Small skin blisters that fill up with clear fluid are typically best left to heal on their own. Opening the blister up will increase your risk of infection and may be unnecessary because in time it will drain on its own and go away. A more painful blister might require manual draining. If you decide to do this, you need to make sure your hands and the area of the blister are completely disinfected. You can make a very small hole in the top of the blister with a sterilized needle and drain the fluid out. After you are done, disinfect the area again and cover it with a bandage.


If you want to choose the best treatment for blisters, you need to understand what kind of blister you have. Blood blisters look just like skin blisters with the exception that they are filled with blood rather than clear fluid. It is typically considered best to let blood blisters heal on their own without popping or draining them. You can apply ice to the affected area to help keep it from swelling and to stop the bleeding. If it pops on its own, disinfect the area thoroughly and place a bandage over it to prevent infection.

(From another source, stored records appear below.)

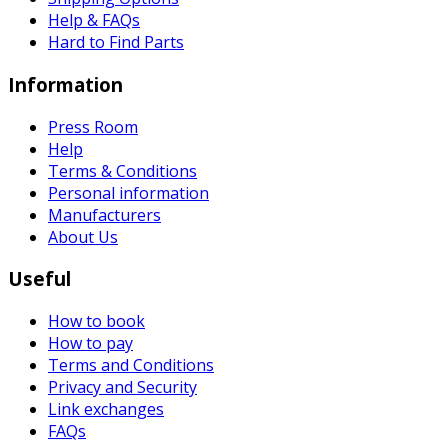
Help & FAQs
Hard to Find Parts
Information
Press Room
Help
Terms & Conditions
Personal information
Manufacturers
About Us
Useful
How to book
How to pay
Terms and Conditions
Privacy and Security
Link exchanges
FAQs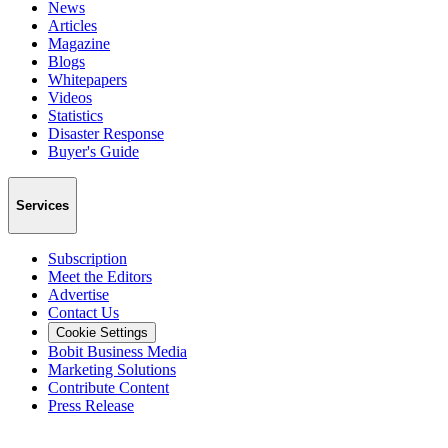
News
Articles
Magazine
Blogs
Whitepapers
Videos
Statistics
Disaster Response
Buyer's Guide
Services
Subscription
Meet the Editors
Advertise
Contact Us
Cookie Settings
Bobit Business Media
Marketing Solutions
Contribute Content
Press Release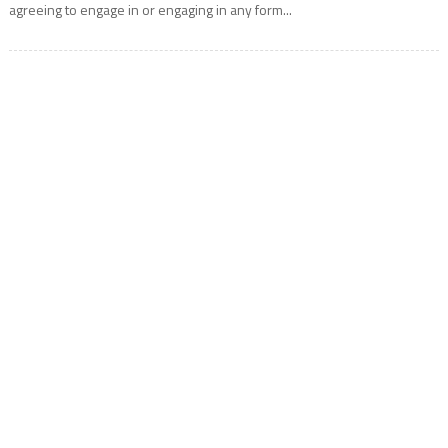
agreeing to engage in or engaging in any form...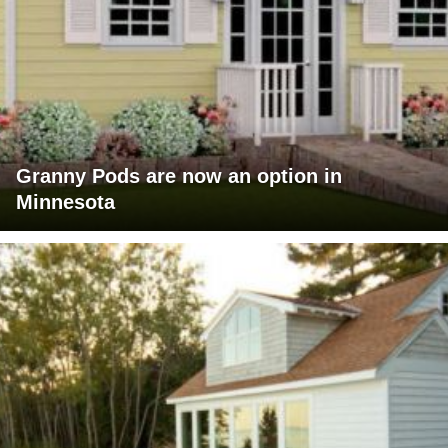
Granny Pods are now an option in
Minnesota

Fever blisters are very different from the types of blisters you get after being injured. Some people refer to fever blisters as cold sores, and they are caused by the type 1 herpes virus. There is probably very little you can do to treat these blisters, and picking at them or popping them might make them worse instead of better. You can purchase over-the-counter remedies at your local drug store that may help to make them disappear faster, but it won't happen instantly. Spicy foods and chocolate might also aggravate your fever blister, so it is probably best to avoid these foods until it goes away.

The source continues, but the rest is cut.